Machine Learning Testing through Continuous Assurance

1 February 2022

The Urge for a Continuous Assurance Pipeline to Surpass Limitations of Machine Learning Algorithms

The Unreasonable
Effectiveness of Data

In a 2009 published expert opinion article titled “The Unreasonable Effectiveness of Data”, Alon Halvey, Peter Norvig and Fernando Pereira from Google’s research team were stating:

“… A trillion-word corpus … could serve as the basis of a complete model for certain tasks – if only we knew how to extract the model from the data”.

That statement entails quite a lot of what we want to discuss in the following. Firstly, what does it mean to have a complete model for a task and how do we ascertain its completeness. Secondly, the question how we extract the model from the data at hand is not independent from the actual task and the assumptions which we will never be relieved to make.

Classical Software Development and the Philosophy of Agility

The modern software development age that evolved naturally in the last decades brought with it the mode and philosophy of working in an agile manner. Only by that it was possible to guarantee the advent of fast and reliable development of software products in an iterative way: prototype leads to feedback, to new prototype, to new feedback and so forth. In the wake of the different phases of digitization era, starting from the onset of the Internet, over to web development and going to the age of mobile development, the process of professional software development was also developed and refined iteratively. This led to the approach of best practices like continuous development, continuous testing and continuous integration. These process artifacts allow collaborative development of big and hugely complex software products in complex and uncertain domains, while at the same time ensuring running code along the development cycle and deployment of ever more valuable features for the sake of the customers in less time.

The Era of Deep Learning – A Big Paradigm Shift

The beginning of the 2010 decade marked the transition to the era of Deep Learning (DL) of Artificial Neural Networks (ANNs) at industry scale. As one manifestation of the broader area of Machine Learning (ML), the mathematical concept of an ANN was not invented at that time but rather was studied initially in the early 1940s. At that time and the coming decades after, the field of learning based on ANNs remained a rather academic endeavor. The first step stone for the later success of DL was laid by Dave Rumelhart, Geoffrey Hinton and Ronald Williams in 1984 when they published their seminal paper on the Backpropagation algorithm. This algorithm was the long sought theoretical key for training deep ANNs. The second step stone was the accelerated development of more and more powerful computing hardware in the last three decades. The third and to date last big step stone was the arrival of the web and internet era, which yielded the explosion of data generation in an unprecedented manner. These three parts – the learning algorithm, the hardware power, and the non-vanishing amount of raw data – pitchforked us into the era of ML-based software development.

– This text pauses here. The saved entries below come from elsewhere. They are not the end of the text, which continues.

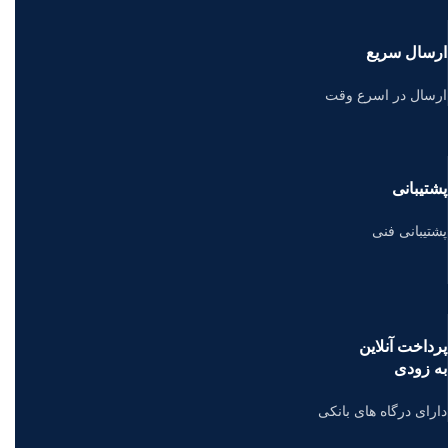
ارسال سریع
ارسال در اسرع وقت
پشتیبانی
پشتیبانی فنی
پرداخت آنلاین
به زودی
دارای درگاه های بانکی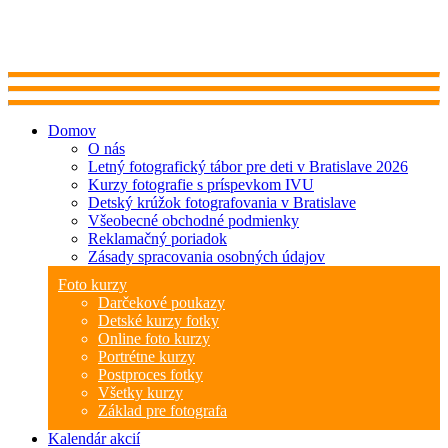
Domov
O nás
Letný fotografický tábor pre deti v Bratislave 2026
Kurzy fotografie s príspevkom IVU
Detský krúžok fotografovania v Bratislave
Všeobecné obchodné podmienky
Reklamačný poriadok
Zásady spracovania osobných údajov
Foto kurzy
Darčekové poukazy
Detské kurzy fotky
Online foto kurzy
Portrétne kurzy
Postproces fotky
Všetky kurzy
Základ pre fotografa
Kalendár akcií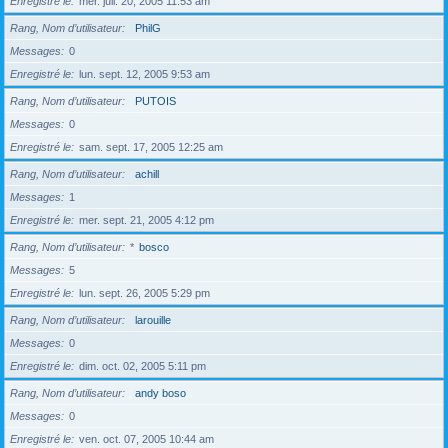
Enregistré le
mer. juil. 20, 2005 11:53 am
Rang, Nom d’utilisateur
PhilG
Messages
0
Enregistré le
lun. sept. 12, 2005 9:53 am
Rang, Nom d’utilisateur
PUTOIS
Messages
0
Enregistré le
sam. sept. 17, 2005 12:25 am
Rang, Nom d’utilisateur
achill
Messages
1
Enregistré le
mer. sept. 21, 2005 4:12 pm
Rang, Nom d’utilisateur
*
bosco
Messages
5
Enregistré le
lun. sept. 26, 2005 5:29 pm
Rang, Nom d’utilisateur
larouille
Messages
0
Enregistré le
dim. oct. 02, 2005 5:11 pm
Rang, Nom d’utilisateur
andy boso
Messages
0
Enregistré le
ven. oct. 07, 2005 10:44 am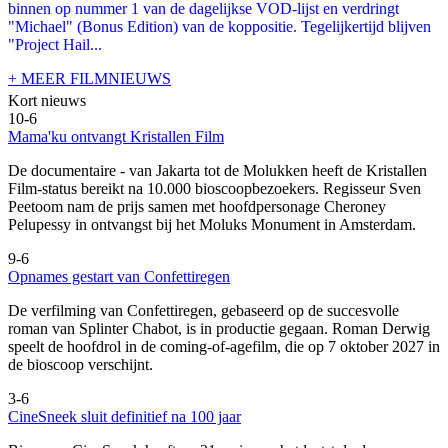
binnen op nummer 1 van de dagelijkse VOD-lijst en verdringt
"Michael" (Bonus Edition) van de koppositie. Tegelijkertijd blijven
"Project Hail...
+ MEER FILMNIEUWS
Kort nieuws
10-6
Mama'ku ontvangt Kristallen Film
De documentaire
- van Jakarta tot de Molukken heeft de Kristallen
Film-status bereikt na 10.000 bioscoopbezoekers. Regisseur Sven
Peetoom nam de prijs samen met hoofdpersonage Cheroney
Pelupessy in ontvangst bij het Moluks Monument in Amsterdam.
9-6
Opnames gestart van Confettiregen
De verfilming van Confettiregen, gebaseerd op de succesvolle
roman van Splinter Chabot, is in productie gegaan. Roman Derwig
speelt de hoofdrol in de coming-of-agefilm, die op 7 oktober 2027 in
de bioscoop verschijnt.
3-6
CineSneek sluit definitief na 100 jaar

To really encompass the paradigm shift that is in between the classical software development and the new ML-based software development, we must consider the major conceptual distinction between a classical software function/algorithm and the ML algorithm. A software function in the classical sense is one which is explicitly designed and implemented by a human programmer. It takes in the input, then transforms that input in a predefined manner to an output, which then is passed to some other software function. For example, we can imagine setting up a function which is taking an image as input, transforms it in a way (e.g., scaling, color manipulation, etc.) and then outputs it to the display function or a function saving the resulting image to the hardware device. The processing of classical software functions is principally designable and as such also testable. We could for example test the correct functioning of our image manipulation function for any test image and that test will be in principle valid for a infinite set of images that comply to the pre-defined requirements set by the function. The classical software function thus is a software paradigm in which the input and the algorithm are given, while the output is generated. In contrast to that, the ML paradigm has the input and the output data as the given artifacts, while the function/algorithm that shall transform the input to the output is the unknown.

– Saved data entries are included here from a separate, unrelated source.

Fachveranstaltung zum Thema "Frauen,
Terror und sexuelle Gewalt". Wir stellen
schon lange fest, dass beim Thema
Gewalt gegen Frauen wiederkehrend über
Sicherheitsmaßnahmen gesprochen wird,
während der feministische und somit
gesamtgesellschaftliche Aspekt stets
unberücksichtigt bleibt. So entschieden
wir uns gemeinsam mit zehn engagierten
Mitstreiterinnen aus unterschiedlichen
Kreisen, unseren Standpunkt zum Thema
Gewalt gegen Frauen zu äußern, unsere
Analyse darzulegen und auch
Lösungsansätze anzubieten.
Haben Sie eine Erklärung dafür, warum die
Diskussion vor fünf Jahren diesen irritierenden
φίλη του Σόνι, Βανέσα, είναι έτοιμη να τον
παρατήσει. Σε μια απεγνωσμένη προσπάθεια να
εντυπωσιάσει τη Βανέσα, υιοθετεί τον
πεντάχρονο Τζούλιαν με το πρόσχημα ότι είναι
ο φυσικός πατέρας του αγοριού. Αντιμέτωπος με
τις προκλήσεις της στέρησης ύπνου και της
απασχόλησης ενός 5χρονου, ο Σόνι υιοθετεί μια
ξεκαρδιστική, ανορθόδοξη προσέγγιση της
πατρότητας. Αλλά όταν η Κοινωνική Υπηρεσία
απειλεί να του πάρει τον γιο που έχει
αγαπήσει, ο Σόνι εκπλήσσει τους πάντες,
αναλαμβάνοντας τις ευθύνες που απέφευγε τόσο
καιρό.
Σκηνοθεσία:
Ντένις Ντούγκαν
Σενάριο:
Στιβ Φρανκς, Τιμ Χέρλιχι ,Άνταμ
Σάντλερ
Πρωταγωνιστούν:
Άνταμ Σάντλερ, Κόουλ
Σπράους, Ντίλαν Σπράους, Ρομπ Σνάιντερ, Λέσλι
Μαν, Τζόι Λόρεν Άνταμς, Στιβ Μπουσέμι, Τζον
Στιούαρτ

As was pointed out in case of classical software development, testing the resulting classical software functions in a continuous fashion was developed in the last decades and is quite straight-forward. When we want to test such a function like our image manipulation function, we can write a companion test function that is running each time along the development and change cycle of the function itself, thus ensuring the correct functioning of it for given input images and deterministic output assumptions. Even more trivially put, if I want to write a function to add two numbers, then I can test the function for yielding 2 + 2 = 4.

Contrary to that, in the case of functions/algorithms that are extracted from data, the testing strategy is not as straight-forward. To assure the correct functioning of an ML model in the real-world once deployed to an automated decision system, the whole cycle from data gathering, data pre- and post-processing, data quality assurance, model training, model validation, model deployment is involved. When we then come to the actual ML model itself, most of the successful models of the last decade were ANNs, which in essence are black box systems. There is no way for us to directly investigate these black box systems as it is the case for a classical software function. The tremendous success of modern ML has overshadowed that deficiency a bit. As long we consider the application of automated decision systems with the aid of ML for fun use-cases like cat detectors, funny transformations of faces in mobile photo apps etc., we might not be worried. But, when it comes to safety-relevant domains (health care, automotive, manufacturing, etc.), slightly wrong decisions may have severe life-threatening implications.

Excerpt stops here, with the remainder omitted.